Appendicitis is a common gastrointestinal surgical emergency in HIV (+) patients [2, 4, 16,17,18,19]. While appendectomy is effective, the associated postoperative morbidity and mortality are related to HIV positivity. Smith et al. reported that patients with AIDS who underwent appendectomy for acute appendicitis tended to have longer and more expensive hospital admissions and higher rates of postoperative infections [2]. However, in some reports from areas with high rates of HIV infection, such as African countries, early diagnosis of appendicitis and prompt appendectomy in HIV (+) patients were important because delayed diagnosis is associated with high morbidity, severe postoperative complications, and longer hospital stays [4, 5]. Bova et al. also reported that HIV (+) patients with acute appendicitis should not be treated differently from the healthy population, and that morbidity and mortality may be minimized by prompt surgical treatment [17]. However, few reports have compared postoperative results following appendectomy between HIV (+) and (−) patients. The present study compared postoperative complications between HIV (+) and (−) groups using PSM analysis in a hospital, based on HIV treatment in Japan. HIV infection was not associated with postoperative complications or the length of the hospital admission. Our results suggest that appendectomy can be performed safely for appendicitis in HIV (+) patients, as for appendicitis in non-HIV-infected patients.

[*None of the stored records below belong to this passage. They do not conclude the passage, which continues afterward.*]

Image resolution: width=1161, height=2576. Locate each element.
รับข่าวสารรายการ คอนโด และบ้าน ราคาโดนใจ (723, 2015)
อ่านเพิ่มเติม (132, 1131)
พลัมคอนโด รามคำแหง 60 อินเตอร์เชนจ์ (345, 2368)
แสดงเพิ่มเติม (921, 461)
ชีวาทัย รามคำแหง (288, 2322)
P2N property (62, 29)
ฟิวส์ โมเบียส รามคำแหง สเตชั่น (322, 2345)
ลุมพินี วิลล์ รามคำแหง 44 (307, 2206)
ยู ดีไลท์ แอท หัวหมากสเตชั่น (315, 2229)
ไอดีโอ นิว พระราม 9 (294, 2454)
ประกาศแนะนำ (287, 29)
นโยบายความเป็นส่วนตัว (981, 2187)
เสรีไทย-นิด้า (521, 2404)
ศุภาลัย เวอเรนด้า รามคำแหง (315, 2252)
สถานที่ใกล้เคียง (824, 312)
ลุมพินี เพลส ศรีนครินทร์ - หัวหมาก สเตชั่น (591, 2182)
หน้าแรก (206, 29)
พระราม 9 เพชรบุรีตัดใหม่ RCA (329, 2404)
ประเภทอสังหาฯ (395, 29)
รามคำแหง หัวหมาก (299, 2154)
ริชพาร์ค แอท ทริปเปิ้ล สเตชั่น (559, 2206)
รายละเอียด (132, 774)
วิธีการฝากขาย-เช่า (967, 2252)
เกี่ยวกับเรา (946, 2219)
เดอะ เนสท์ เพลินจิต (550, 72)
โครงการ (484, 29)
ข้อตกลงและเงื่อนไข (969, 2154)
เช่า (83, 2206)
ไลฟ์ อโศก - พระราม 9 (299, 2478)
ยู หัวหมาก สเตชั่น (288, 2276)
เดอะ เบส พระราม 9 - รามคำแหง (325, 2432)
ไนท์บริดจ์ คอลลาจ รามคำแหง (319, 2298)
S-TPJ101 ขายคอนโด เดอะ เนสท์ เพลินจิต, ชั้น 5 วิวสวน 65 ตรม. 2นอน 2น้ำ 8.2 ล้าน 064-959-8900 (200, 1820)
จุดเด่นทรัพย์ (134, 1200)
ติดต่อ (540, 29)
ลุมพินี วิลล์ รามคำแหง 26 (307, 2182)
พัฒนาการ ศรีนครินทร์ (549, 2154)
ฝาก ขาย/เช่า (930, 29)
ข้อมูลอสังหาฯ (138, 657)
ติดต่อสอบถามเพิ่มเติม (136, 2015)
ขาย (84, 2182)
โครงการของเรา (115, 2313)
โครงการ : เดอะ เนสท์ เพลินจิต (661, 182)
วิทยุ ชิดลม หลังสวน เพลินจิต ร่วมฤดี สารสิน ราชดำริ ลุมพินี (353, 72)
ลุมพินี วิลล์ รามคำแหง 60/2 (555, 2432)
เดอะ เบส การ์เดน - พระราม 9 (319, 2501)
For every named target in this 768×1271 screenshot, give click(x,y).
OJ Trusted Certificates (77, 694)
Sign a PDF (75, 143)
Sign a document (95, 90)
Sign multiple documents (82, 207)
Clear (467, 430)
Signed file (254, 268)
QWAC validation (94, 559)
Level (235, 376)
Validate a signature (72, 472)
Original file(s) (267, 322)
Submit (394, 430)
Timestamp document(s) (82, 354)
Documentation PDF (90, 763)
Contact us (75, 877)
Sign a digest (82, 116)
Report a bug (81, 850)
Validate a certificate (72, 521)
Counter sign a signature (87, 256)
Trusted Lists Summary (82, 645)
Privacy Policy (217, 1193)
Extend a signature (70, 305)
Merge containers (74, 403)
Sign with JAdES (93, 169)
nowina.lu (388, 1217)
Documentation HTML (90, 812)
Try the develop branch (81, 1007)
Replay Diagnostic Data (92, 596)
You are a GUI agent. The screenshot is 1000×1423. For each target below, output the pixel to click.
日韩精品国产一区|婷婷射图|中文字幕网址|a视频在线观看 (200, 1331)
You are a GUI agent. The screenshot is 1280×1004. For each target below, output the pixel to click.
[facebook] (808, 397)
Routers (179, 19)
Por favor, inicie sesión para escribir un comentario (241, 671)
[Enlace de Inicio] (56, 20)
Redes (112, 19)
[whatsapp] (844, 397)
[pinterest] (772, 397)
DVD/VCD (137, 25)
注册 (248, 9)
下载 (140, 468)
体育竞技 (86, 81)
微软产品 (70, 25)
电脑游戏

Patients with HIV are immunocompromised and rely on ART combining multiple antiviral drugs to maintain sufficient immune cell counts; most notably, the CD4 positive T-cell count [20]. Moreover, HIV infection can now be treated with ART to achieve a good treatment course [1]. As HIV infection can be effectively controlled, the number of HIV-infected patients undergoing surgical procedures has increased. Some studies have shown that the postoperative complication rate of patients with well-controlled HIV infection is comparable to that of HIV (−) patients [21,22,23,24]. However, HIV infection is generally considered a surgical risk in terms of higher postoperative complications and longer hospital stays [3]. From the perspective of predicting the postoperative course, some studies have found that a low CD4 + lymphocyte count, especially < 200 cells/μL, was associated with a significant increase in postoperative complications after surgical intervention, including abdominal surgery [14, 15, 25]. Other reports have shown that patients with a high HIV viral load in abdominal gastrointestinal surgery had poor prognoses, although no major perioperative problems were observed [26]. In the present study, the incidence of postoperative complications did not differ between the HIV (+) and (−) groups, most likely because most of the HIV (+) patients were treated with ART and had well-controlled HIV infections. Three patients had a CD4 + lymphocyte count of < 200 cells/μL, but they did not suffer postoperative complications. This study also showed that appendectomy had no significant effect on the postoperative HIV control or treatment regimen, suggesting the safety and effectiveness of appendectomy for HIV (+) patients.

This study has several limitations. First, the relatively small number of patients in this analysis could have weakened the results. Second, as this was a retrospective single-center study, a prospective multicenter large study evaluating each operative procedure is needed to validate our findings. Finally, AIDS did not develop in any of the patients with severe HIV infection in the present study; thus, the impact of appendectomy on appendicitis in such patients was not evaluated. Further studies on patients with varying severity of HIV infection are required to analyze the influence of appendectomy on patients with severe HIV infection.

In conclusion, as HIV infection control has become easier with the advancement of ART, appendectomy is now a safe and feasible procedure for HIV (+) patients, with similar postoperative complication risks as for HIV (−) patients. Appendectomy does not affect the postoperative control of HIV infection, provided the HIV is well controlled preoperatively.